Data Security

Confidential Computing Creates More Problems Than It Solves

Written by: Shanthi Boppana 5 min read

Over the past few years, the major public cloud providers have made a tacit admission: Data entrusted to their services is not as safe as it should be. To address this vulnerability, they’ve created a new offering – “confidential computing” – as a method for isolating sensitive data while it is being stored and, more importantly, used.

Confidential computing does in fact function as a method for protecting data in use, which is where the big gap in data protection today lies. Unfortunately, it has a number of limitations that make it far from ideal for this purpose.

A brief history of confidential computing

While execution may differ from one provider to the next, the basic concept behind confidential computing involves creating what is in essence a dedicated environment for isolating client or customer data and data processing. This isolation can be virtual, but typically it is physical, relying on dedicated hardware

Microsoft’s description of confidential computing lays out the general idea:

Confidential computing is the protection of data-in-use through isolating computations to a hardware-based trusted execution environment (TEE). While data is traditionally encrypted at rest and in transit, confidential computing protects your data while it’s being processed. (emphasis added) A TEE provides a protected container by securing a portion of the hardware’s processor and memory. You can run software on top of the protected environment to shield portions of your code and data from view or modification from outside of the TEE.

The major providers have all developed their own proprietary approaches and there are even competing claims as to who came up with the idea first. In an effort to create some common standards for this confidential computing, a coalition of cloud, software, and hardware providers – including Microsoft, IBM, Google, Red Hat, VMware, Intel, AMD, Facebook and Alibaba – formed the Confidential Computing Consortium in August 2019. Amazon, notably, did not join the coalition although it offers its own confidential computing service through AWS.

New issues posed by confidential computing

Prices are not widely advertised, but it’s clear that confidential computing is more expensive than other cloud-based compute resources due to the extra effort, including dedicated hardware, required to isolate the content. Cost aside, access to confidential computing services are limited for the time being. As of September 2020 , for example, Google had yet to make its own confidential computing service generally available.

Cost and availability are relatively minor issues in the grand scheme of things, however, since confidential computing brings with it a whole laundry list of challenges:

  • There are basic operational issues that constrain the scalability of this approach. Trusted execution environments need to be created for each specific use case, adding time, effort, and cost whenever an organization needs to extend protection to a new database.
  • The proliferation of instances poses IT management issues as teams struggle to move data and maintain visibility across all these confidential environments. At the same time, confidential computing tends to create new data silos at a time when many organizations are focused on eliminating them.
  • Given that the different providers have different solutions, data sharing between organizations becomes difficult. The coalition hopes to address this issue through open source projects, but when the largest public cloud provider in the world (AWS) isn’t part of the collective effort, compatibility between different offerings will remain limited into the foreseeable future.
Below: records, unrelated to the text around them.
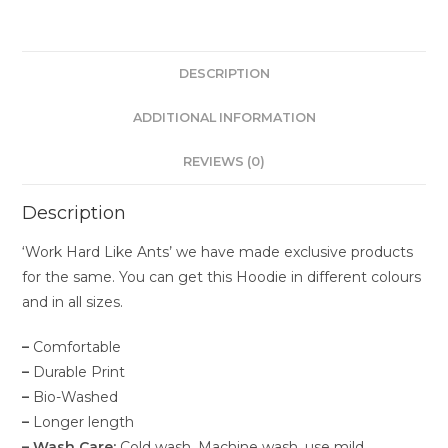
DESCRIPTION
ADDITIONAL INFORMATION
REVIEWS (0)
Description
‘Work Hard Like Ants’ we have made exclusive products
for the same. You can get this Hoodie in different colours
and in all sizes.
–
Comfortable
–
Durable Print
–
Bio-Washed
–
Longer length
– Wash Care:
Cold wash. Machine wash, use mild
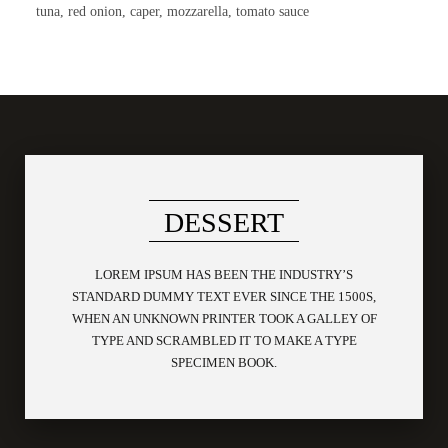
tuna, red onion, caper, mozzarella, tomato sauce
DESSERT
LOREM IPSUM HAS BEEN THE INDUSTRY’S
STANDARD DUMMY TEXT EVER SINCE THE 1500S,
WHEN AN UNKNOWN PRINTER TOOK A GALLEY OF
TYPE AND SCRAMBLED IT TO MAKE A TYPE
SPECIMEN BOOK.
A better approach to protecting data in use

What makes more sense is a single solution that provides the protection that confidential computing offers – that is, effective encryption of data at rest, in transit, and in use – but without the complexities and limitations. Rather than only protecting some of an organization’s data, why not protect all of it with a comprehensive solution free of the operational and collaborative problems confidential computing imposes?

A solution that works with data wherever or however it’s stored facilitates secure data sharing between organizations or entities. By avoiding the need for special, dedicated hardware to isolate data, costs can be kept lower. And issues of scale and performance can be avoided by using existing cloud infrastructure, rather than trying to deal with an endless series of essentially one-off deployments.

That’s what we had in mind when creating our solutions – providing all the benefits of confidential computing with none of the headaches. We offer an encryption solution that protects data throughout its lifecycle, wherever it’s located. A centralized solution that is readily deployed and easily integrated with existing platforms, Sotero can encrypt data down to the field level.

No data silos, no collaboration obstacles, no operational headaches, and robust, role-based access controls as an added layer of operational isolation. Doesn’t that sound better already? We view our security solution as the necessary step towards achieving an organization’s privacy goals. There is no privacy without security.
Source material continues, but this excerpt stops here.